El estrés crónico aumenta los riesgos para la salud alimentaria

Una investigación innovadora descubre que las personas muy estresadas son más propensas a sufrir las consecuencias relacionadas con la salud de una mala alimentación.

En el estudio, investigadores de la Universidad de California en San Francisco determinaron que las personas muy estresadas que consumen muchos alimentos ricos en grasas y azúcares son más propensas a sufrir enfermedades metabólicas que las personas con bajo estrés que consumen la misma cantidad de alimentos poco saludables.

"El estrés crónico puede desempeñar un papel importante al influir en la biología, y es fundamental comprender las vías exactas a través de las cuales funciona", dijo Kirstin Aschbacher, Ph.D., autor principal.

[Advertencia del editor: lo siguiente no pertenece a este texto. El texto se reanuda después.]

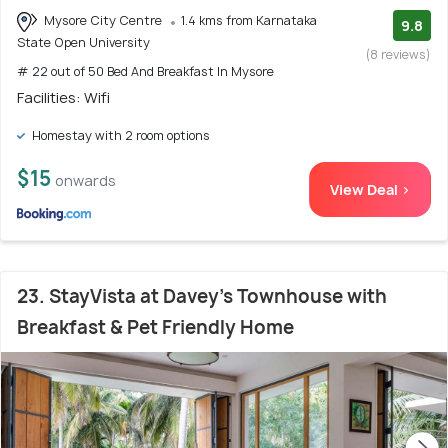
Mysore City Centre
1.4 kms from Karnataka
9.8
State Open University
(8 reviews)
# 22 out of 50 Bed And Breakfast In Mysore
Facilities: Wifi
Homestay with 2 room options
$15
onwards
View Deal >
23. StayVista at Davey's Townhouse with
Breakfast & Pet Friendly Home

“Mucha gente piensa que una caloría es una caloría, pero este estudio sugiere que dos mujeres que comen lo mismo podrían tener diferentes respuestas metabólicas en función de su nivel de estrés. Parece haber una vía de estrés que funciona a través de la dieta; por ejemplo, podría ser similar a lo que vemos en los animales, donde las células grasas crecen más rápido en respuesta a la comida chatarra cuando el cuerpo está estresado crónicamente ".

El síndrome metabólico es un grupo de anomalías (aumento de la presión arterial, niveles altos de azúcar en sangre, exceso de grasa corporal alrededor de la cintura y niveles anormales de colesterol) que ocurren juntos y aumentan el riesgo de enfermedad cardíaca, accidente cerebrovascular y diabetes de una persona.

Si bien esta vía de estrés-comida chatarra se ha trazado bien con roedores y primates, este estudio es el primero en sugerir que las mismas vías pueden estar funcionando en humanos con estrés crónico, según los investigadores.

“Podemos ver que esta relación existe simplemente midiendo el estrés y la ingesta dietética, y observando la salud metabólica en su interior”, dijo la autora principal Elissa Epel, Ph.D.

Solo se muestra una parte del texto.